The Size of Infinity and Cantor's Diagonalization Argument

Georg Cantor is best known for his research on the size of infinity and he has a subset of numbers named after him, the Cantor Set. His revolutionary ideas were not accepted until after his death, although he did have a few colleagues that supported his work. It is unfortunate that other mathematicians maliciously attacked him and his work, since his ideas form the basis of much of modern mathematics, including calculus.

Cantor said that there were more real numbers than natural numbers. Since they are both infinite sets, this means that there are different sizes to infinity.

Cantor's Diagonal Argument: To show that the real numbers have more numbers than the natural numbers, assume for contradiction that the real numbers between 0 and 1 have the same number of numbers as the natural numbers. Then we could count them. Hence we could create an ordered list of real numbers - a first real number, a second one, and so on (r1, r2, r3, r4, r5, ...). Represent the numbers in the list using their decimal expansions, and in the case of numbers with two decimal expansions, like 0.499 ... = 0.500 ..., we chose the one ending in nines.

r1 = 0 . a11 a12 a13 a14 ...

r2 = 0 . a21 a22 a23 a24 ...

r3 = 0 . a31 a32 a33 a34 ...

r4 = 0 . a41 a42 a43 a44 ...

r5 = 0 . a51 a52 a53 a54 ...

...

We now create a number that is not on this abstract list (where the decimal expansions are represented by abstract letters) using the dodgeball strategy. Since our list "missed" this real number, we have shown that we cannot count the real numbers in the same way we count the natural numbers, and that there must be more real numbers than natural numbers.

1) Define the natural numbers:

2) Define the real numbers:

3) Find a partner and play the beginning of a game of infinite dodgeball, with numbers instead of letters, and different than the one Dr.

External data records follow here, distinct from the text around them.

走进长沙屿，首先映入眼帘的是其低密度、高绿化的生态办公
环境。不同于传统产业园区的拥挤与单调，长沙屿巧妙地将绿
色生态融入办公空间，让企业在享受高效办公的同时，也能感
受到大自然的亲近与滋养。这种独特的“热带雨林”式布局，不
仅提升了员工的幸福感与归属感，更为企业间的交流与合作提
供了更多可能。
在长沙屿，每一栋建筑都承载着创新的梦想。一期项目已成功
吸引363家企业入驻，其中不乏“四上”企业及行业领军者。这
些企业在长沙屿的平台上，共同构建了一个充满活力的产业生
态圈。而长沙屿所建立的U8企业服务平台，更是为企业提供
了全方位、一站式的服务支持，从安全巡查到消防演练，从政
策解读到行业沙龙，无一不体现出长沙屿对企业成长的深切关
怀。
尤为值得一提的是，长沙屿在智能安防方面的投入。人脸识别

Sarah put on the blackboard.

4) Produce an abstract number (represented by variables) that is missing from the abstract list in Cantor's proof.

5) Explain why modern mathematicians do not consider the game in number 3) a proof, but do generally accept Cantor's proof as rigorous.

Constructive Proofs:

Although certain individuals — most notably Kronecker — had expressed disapproval of the “idealistic”, nonconstructive methods used by some of their nineteenth century contemporaries, it is in the polemical writings of L.E.J. Brouwer (1881-1966), beginning with his Amsterdam doctoral thesis (Brouwer 1907) and continuing over the next forty-seven years, that the foundations of a precise, systematic approach to constructive mathematics were laid. In Brouwer's philosophy, known as intuitionism, mathematics is a free creation of the human mind, and an object exists if and only if it can be (mentally) constructed.

6) Explain in what way Cantor's proof is not considered constructive.